Current news: I've said goodbye to Tanzania and am now staying with family friends for several days in the ancestral homeland--Holland! I'll catch up on blogging somehow!

Love,
Sara

Friday, October 13, 2006

Interpol and Chaos

As I'm sure you've all figured out I am now happily ensconced at the Mufindi Highlands Farm in central Tanzania (although not for long now). So how did I get here you might ask. So here's the story of the great adventures of coming to Mufindi.
The adventure began early one morning I set out with Mr. and Mrs. Fox, saying goodbye to Lazy Lagoon. Along we went in Mr. Fox's fancy new SUV, bouncing through the Tanzanian countryside for a quick stop in Dar before heading onwards... After we'd said our goodbyes to the Fox's Dar contingency we were off to run errands before making our escape from the city. As we drove to our final city destination a traffic police officer beckoned us to the side of the road, where we were informed that Interpol was conducting a search for imported stolen vehicles in cooperation with the Tanzanian government. We were in a quite a rush we told them, and so they popped the hood and disappeared into a van to run the engine serial numbers. Mutely we sat and waited. The three officiers approached as if in slow motion--"Sir we regret to inform you that your vehicle has been positively identified as being stolen. It was stolen from Japan and we have no choice but to sieze and impound it immediately." Silence and shock. We were escorted to the police station, where father Fox was made to write a statement. And we waited, and waited, and waited. We never gave up hope that their in this country of lax government control that the car might be returned to us--the police had determined that the Foxes were in no way responsible or knowledgeable about the theft.

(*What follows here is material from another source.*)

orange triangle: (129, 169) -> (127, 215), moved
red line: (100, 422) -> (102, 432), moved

But to no avail, the brusque French, and handle-bar mustachioed South African, Interpol officiers would have none of it. At last after withering in the heat of the day and having spent in waiting outside in the dirt courtyard of the police station, we returned to Fox son number four's house to stay the night, certain that the car would be released the following day.

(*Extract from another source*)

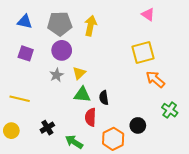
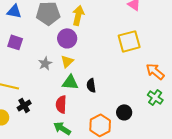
purple circle: (62, 50) -> (67, 38), moved
orange arrow: (155, 79) -> (155, 71), moved
red semicircle: (91, 117) -> (61, 104), moved
black cross: (47, 128) -> (24, 105), moved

I slept the beginning of the night comfortably in a mosquito net tent on the floor in the livingroom. Around 2 am, I was awakened by the sound of my tent zipper being opened...I froze and then whipped around to see the falsely angelic blond curly haired head of one of the 4 year twins hovering in my tent. "Go back to bed!" I hissed, and soon fell back to sleep. Two hours later at the brutal hour of 4 am I woke again. This time the face of the seven year old looked down at me through the mosquito net. The scene unfolded as before and back to sleep again. At 6:15 am I woke up for good, the boys were getting ready for school and livingroom traffic was beginning in earnest.

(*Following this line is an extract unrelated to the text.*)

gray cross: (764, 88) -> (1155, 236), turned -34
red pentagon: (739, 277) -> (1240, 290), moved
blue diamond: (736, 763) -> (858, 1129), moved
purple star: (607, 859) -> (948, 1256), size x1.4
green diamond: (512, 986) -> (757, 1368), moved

There were so many other adventures during our time in Dar--for the three days we stayed there it was my job to supplementally bottle feed ten doberman puppies who'd been rescued along with their skeletally thin mother, too thin to feed them, from abandonment. There was the occassion of the scrambling 9 Jack Russell puppies whose freedom from the bathroom and resulting scampering and mischief throughout the house was the twins eternal goal. At the sight of one bouncing puppy all adults were on the offensive, screaming at the twins to "PUT THOSE PUPPIES BACK NOW!!!" to no avail...one could almost hear the tripping of circus music in the background. Soon the twins began to reguard me as an archenemy who stood in the way of all things fun and naughty but in the end we made friends, despite a particularly nasty Sara-issued time-out, after I died a dramatic death at the wrong end of a Lego gun. I have never been a beer drinker but in Dar I gratefully sat down with Mr. and Mrs. Fox to a relaxing glass after the traumas of each day--the screaming, running children, the yapping, scrambling puppies, and the lack a car to take us away.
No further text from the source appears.